La controversia sobre las balizas V16, que solo serán obligatorias en España a partir del 1 de enero de 2026, está siendo tremenda. Parece que la gente empieza a estar harta de que la tomen el pelo, como viene ya sucediendo con otros temas.
En primer lugar, la normativa no está bien planteada pues permite un estándar de luminosidad de entre 50 y 700 candelas con lo que una baliza que cumpla la normativa por la parte baja, no mejora la seguridad ya que su visibilidad es escasa o nula. En segundo lugar, me temo que no han tenido en cuenta el uso del aparatito en vehículos como camiones, furgonetas, caravanas que suelen ser de fibra de vidrio y, por tanto, no se puede adherir un imán o, incluso, en coches descapotables y, desde luego, tampoco han reparado en los conductores que llevan cofre maletero sobre el techo que dificulta o imposibilita la visibilidad de la lucecita. Tampoco han tenido en cuenta averías o accidentes en las que el vehículo quede atravesado en la calzada o boca abajo. Ya no se trata solo del precio de la baliza, ni siquiera de que cada doce años como mínimo se va a tener que desembolsar otra cantidad por una conectividad obligatoria que es una duplicidad innecesaria con el teléfono móvil que tiene, prácticamente, toda la población; se trata de la escasa seguridad que aporta como único elemento de señalización.
Por último y lo que me parece más preocupante, es el tema de la geolocalización y la conexión con la DGT. ¿Por qué quiere la DGT recibir nuestra localización si no va a enviar ayuda? Recientemente he averiguado que los datos de localización no van directamente a la DGT 3.0, sino al vendedor de la baliza que los redirige a la DGT y están alojados en un servidor público al que cualquiera puede acceder con los conocimientos adecuados. La DGT pone esta información en la nube y son las aplicaciones las que la utilizan para publicarla en su recurso. Sin embargo, hasta la fecha se desconoce si la DGT está haciendo una campaña activa para que las aplicaciones de navegación que se usan en el teléfono móvil tengan integrados los avisos de la DGT. Yo lo dudo mucho, especialmente porque ni siquiera se ha informado por carta a los conductores de la obligatoriedad de la baliza V16, ni se ha hecho ninguna campaña publicitaria indicando el cambio de los triángulos a la baliza a partir del 1 de enero de 2026.

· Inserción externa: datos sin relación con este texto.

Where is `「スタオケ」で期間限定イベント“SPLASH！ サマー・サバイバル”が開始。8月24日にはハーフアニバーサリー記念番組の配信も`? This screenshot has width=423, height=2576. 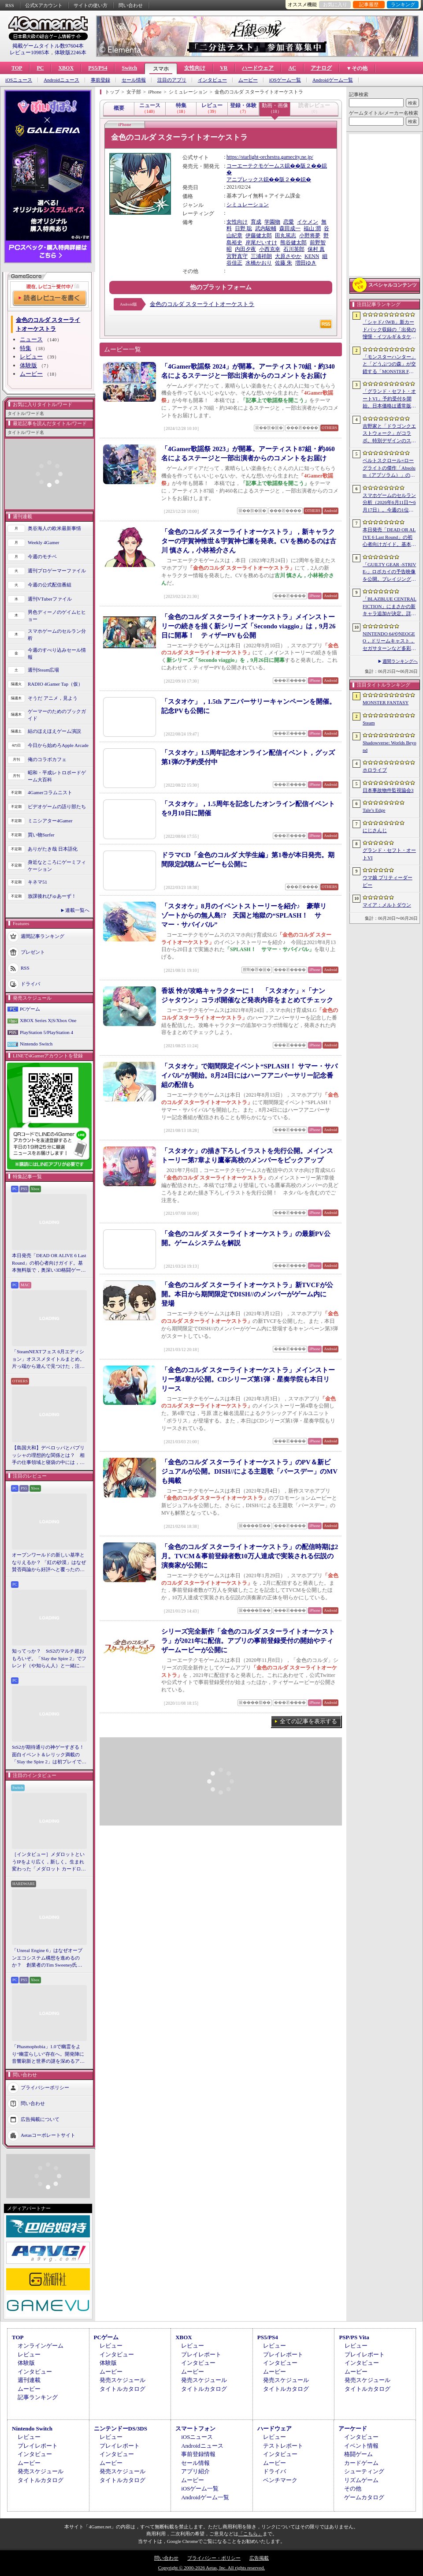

También es importante señalar que, según informa la DGT, la baliza conectada mejora la seguridad porque avisa a los navegadores, aplicaciones de movilidad y ordenadores de a bordo, además de en los paneles luminosos. Sin embargo, supongo que la DGT no ha tenido en cuenta que estos últimos solo se encuentran en autopistas o autovías y algunas carreteras nacionales, aparte de que la cobertura en las carreteras comarcales o locales, dependiendo del sistema de conexión que lleve la baliza, puede que sea inexistente. Por otro lado, dan por hecho que todos los coches llevan navegadores y ordenadores de a bordo, lo cual no es cierto. A día de hoy, menos de un 10% de los vehículos llevan navegadores conectados en tiempo real ¿A todos los demás, de qué les va a servir la baliza V16 conectada?